I think that the differend between Kant and Hegel is still crucial, even from the point of view of speculative realism.Basically, Kant posits a limit beyond which thought cannot go — we cannot know things in themselves. Hegel’s critique of Kant is that, since thought is positing the limit, thought must always already be able to see beyond the iimit; for Hegel, the idea of inaccessible things-in-themselves is bogus, because it is our thought that has first posited them *as* inaccessible. This is what Hegel says, and it is repeated time and time again by later Hegelians, e.g. by Zizek.
Now, it has long seemed to me that any modern philosophy needs to begin with a counter-defense of Kant against Hegel. In the terms of SR, evidently, Kant is a weak correlationist while Hegel is a strong correlationist. Hegel’s argument against Kant is very much a form of correlationist argument — it is basically Stove’s Gem — to affirm something is to posit it and thence to know it. Hegel is simply saying that, by thinking that there are things outside of our thought, we are thereby bringing them into our thought. This is precisely the argument that SR most strongly rejects.

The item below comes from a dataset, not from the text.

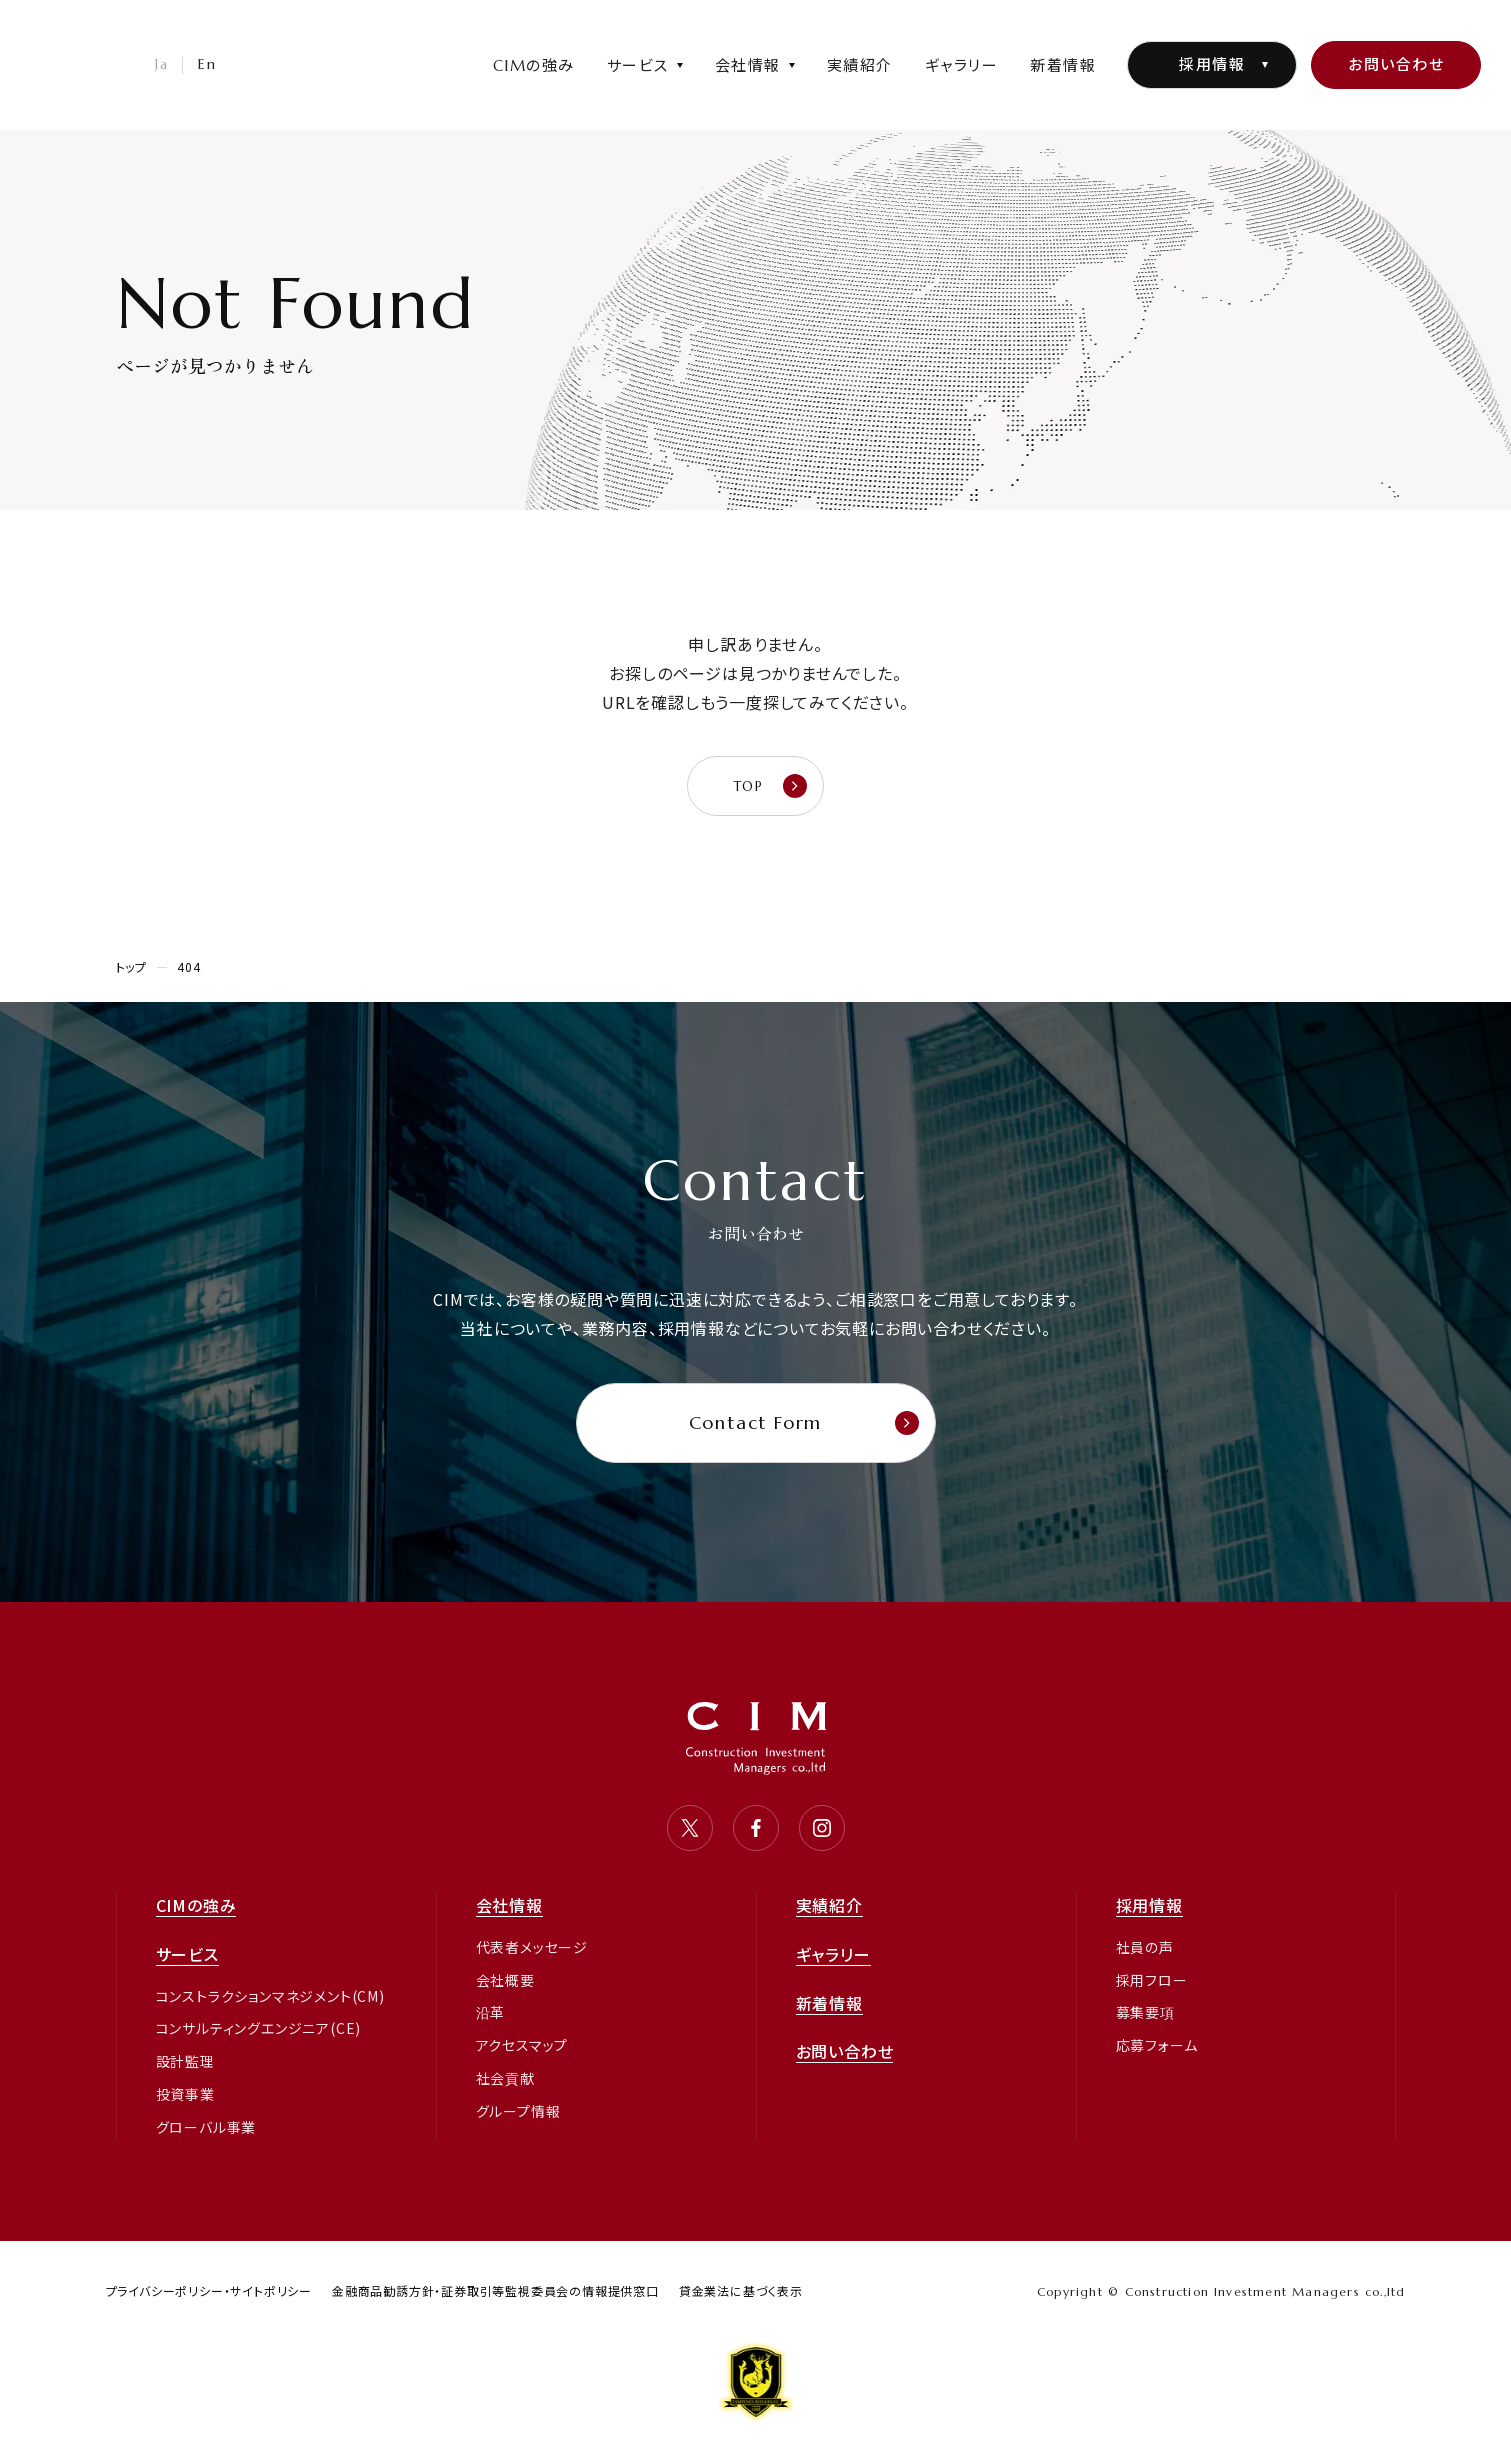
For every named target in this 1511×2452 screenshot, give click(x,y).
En (207, 64)
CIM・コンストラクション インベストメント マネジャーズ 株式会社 (55, 114)
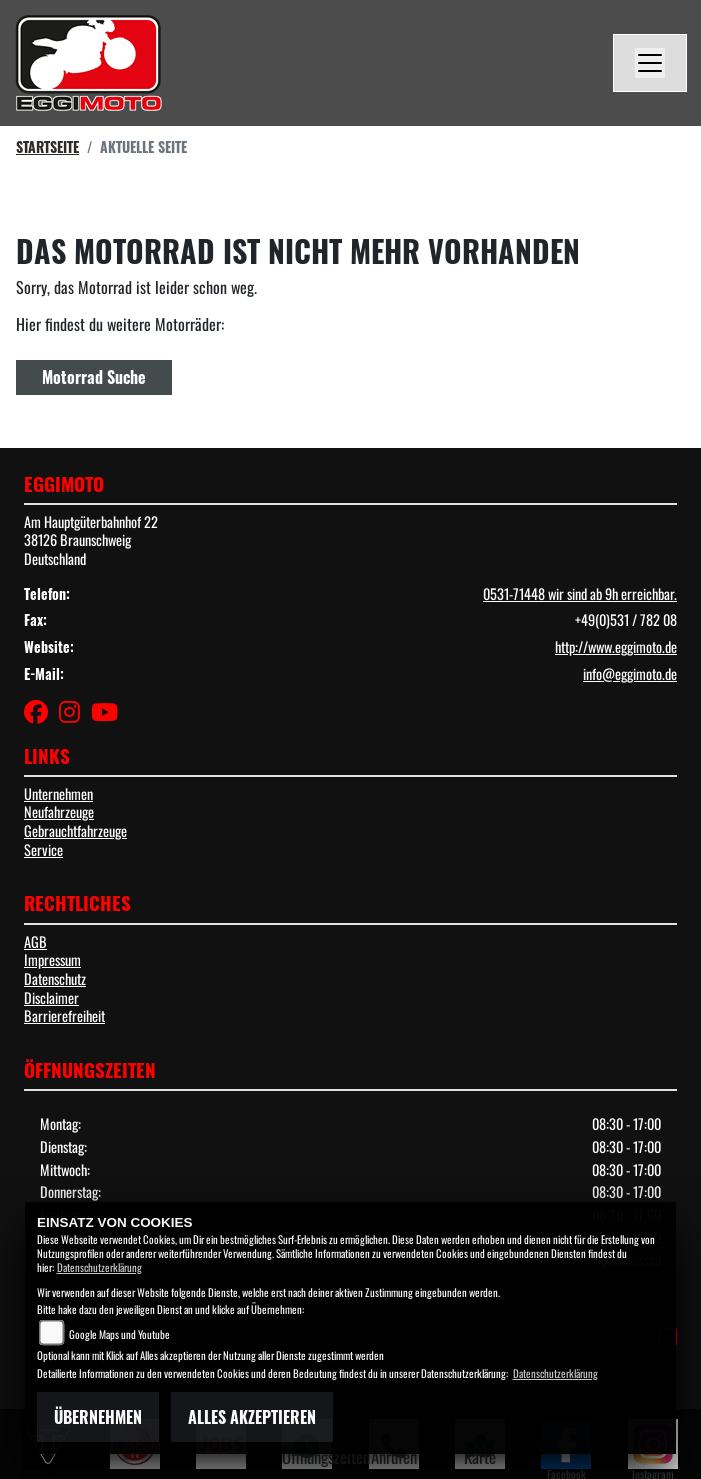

In this sense, even though Kant’s transcendental argument, his Copernican turn, is the locus classicus and foundational statement of correlationism, I think that returning to Kant can give us a way out of correlationism. This is partly what I was trying to do in my Whitehead book (even though I wrote most of that book before I became aware of speculative realism). Once we have made this return, several moves are possible. We may argue that the correlation, as Kant establishes it, is itself contingent rather than necessary (this is what Meillassoux does). Or, we may make a new version of the transcendental argument, asking not what our minds must be like in order for the world to appear the way it does, but what the world itself must be like in order for it to be able to appear to us the way it does (this is what Roy Bhaskar does). Or, we may extend the Kantian argument to all entities: it isn’t just human beings or rational beings that encounter appearances which are different from things in themselves, but every entity encounters all other entities phenomenally only, without being able to reach those entities in themselves (this is basically Harman’s argument that all objects withdraw, and that there is an unbridgeable distinction between sensual objects and real objects). Or, we may rework the transcendental argument as a principle of productivity rather than of essences (this, as far as I can understand it, is what Schelling does, at least in Iain Hamilton Grant’s reading of Schelling). Or else, as I prefer — following Whitehead as I understand him — we can invert the order of the Critiques so that the 3rd critique comes first — becoming, as Whitehead put it, a critique of feeling, which makes the other critiques unnecessary — that is to say, aesthetics precedes cognition — we affect and are affected by other things aesthetically before we cognize those other things, and even (or especially) when we cannot cognize them adequately. We cannot *know* things in themselves, or things apart from their correlation with us; but we can, as Harman rightly suggests, allude to them, i.e. refer to them metaphorically or indirectly. And we can, as well, be aesthetically *moved* by them — indeed, this is the primordial mode ofactual contact among entities (and in saying this, I am espousing a Whiteheadian version of SR which differs from Harman’s object-oriented ontology).